Helical CT pulmonary angiography is now widely used in the diagnosis of pulmonary embolism and appears to have some utility in the detection of central and segmental pulmonary embolism. However, the reported sensitivity has varied from 53% to 100%, and accuracy is highly dependent on equipment, scanning parameters, and reader experience.[ 6,7] Furthermore, although the importance of detecting subsegmental pulmonary embolism remains controversial, it is difficult to discount the potential of a missed subsegmental pulmonary embolism in the cancer patient at risk for recurrent venous thromboembolism if not treated appropriately.
Use of multidetector spiral CT with thin (1-mm) collimation appears to improve both the detection of subsegmental pulmonary embolism as well as interobserver variability. However, the accuracy of such tests in specialized centers with well-defined protocols and late-generation equipment may not be universally applicable.
Finally, with the rapid evolution of technology, new diagnostic tests are increasingly incorporated into clinical practice prior to rigorous validation. The standards for validation of a new diagnostic test have been well established and require first that accuracy be established in consecutive patients who prospectively undergo both the new diagnostic test and an established gold standard test, with independent blinded interpretation of the results according to explicitly defined criteria.

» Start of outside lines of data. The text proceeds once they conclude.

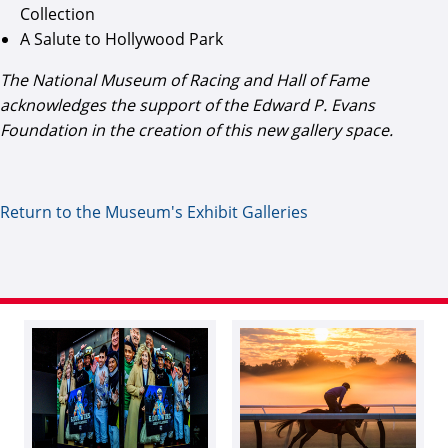
Collection
A Salute to Hollywood Park
The National Museum of Racing and Hall of Fame
acknowledges the support of the Edward P. Evans
Foundation in the creation of this new gallery space.
Return to the Museum's Exhibit Galleries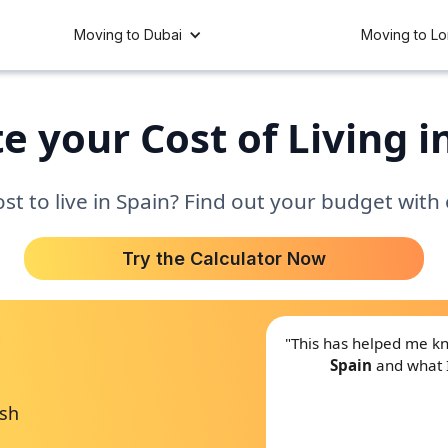
Moving to Dubai
Moving to L
e your Cost of Living i
t to live in Spain? Find out your budget with
Try the Calculator Now
"This has helped me 
Spain
and what 
ish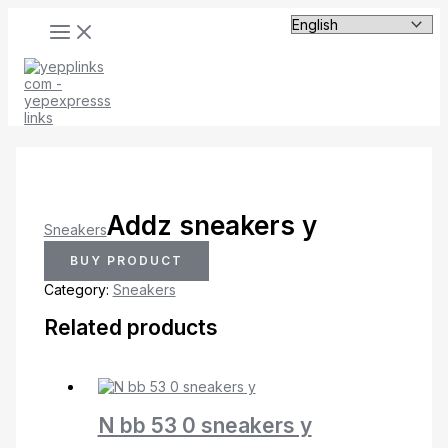
MAIN
Skip
MENU
to
content
Addz sneakers y
Sneakers
BUY PRODUCT
Category:
Sneakers
Related products
N bb 53 0 sneakers y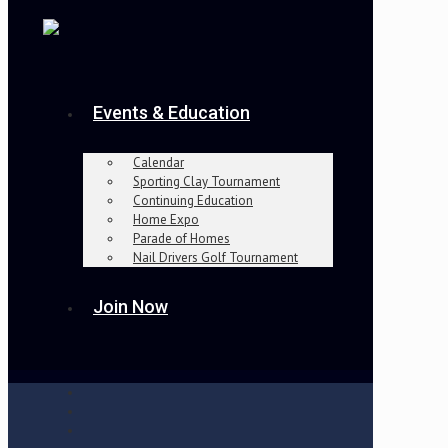
Events & Education
Calendar
Sporting Clay Tournament
Continuing Education
Home Expo
Parade of Homes
Nail Drivers Golf Tournament
Join Now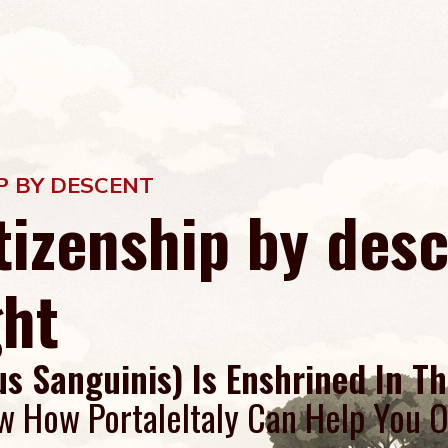
IP BY DESCENT
itizenship by des
ght
us Sanguinis) Is Enshrined In Th
w How PortaleItaly Can Help You O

Once sensitivity and specificity are established, the safety of managing patients according to the results of the test must be confirmed. In the case of venous thromboembolism, such trials establish the safety of treating or withholding anticoagulation based upon a positive or negative test respectively. Although recurrent pulmonary embolism has been reported in as few as 0% to 3% of patients after a negative helical CT pulmonary angiogram, rigorous prospective management trials are still lacking.
The current evidence suggests that a negative CT pulmonary angiogram should not constitute a diagnostic end point in the evaluation of pulmonary embolism. Similarly, despite advances in imaging technology and the expense and inconvenience of serial exams limited to the proximal lower-extremity veins, the safety of withholding anticoagulation after a single, complete, technically adequate duplex scan including the calf and iliac veins has not been demonstrated.
Gomes and Deitcher review most of the currently available diagnostic tests for acute DVT and pulmonary embolism. Their recommended algorithms for evaluating venous thromboembolism in the cancer patient begin with venous duplex ultrasonography and CT pulmonary angiography for the evaluation of DVT and pulmonary embolism, respectively. These algorithms are appropriately designed to limit but not eliminate the need for contrast venography and pulmonary arteriography.
As the authors imply, it is incumbent on all of us caring for patients at risk for thromboembolism to understand the diagnostic tests upon which treatment is based. This includes a thorough understanding of the limitations of the study, particularly the circumstances that may lead to indeterminate, false-positive, or false-negative studies in a given patient population.
Financial Disclosure: The author has no significant financial interest or other relationship with the manufacturers of any products or providers of any service mentioned in this article.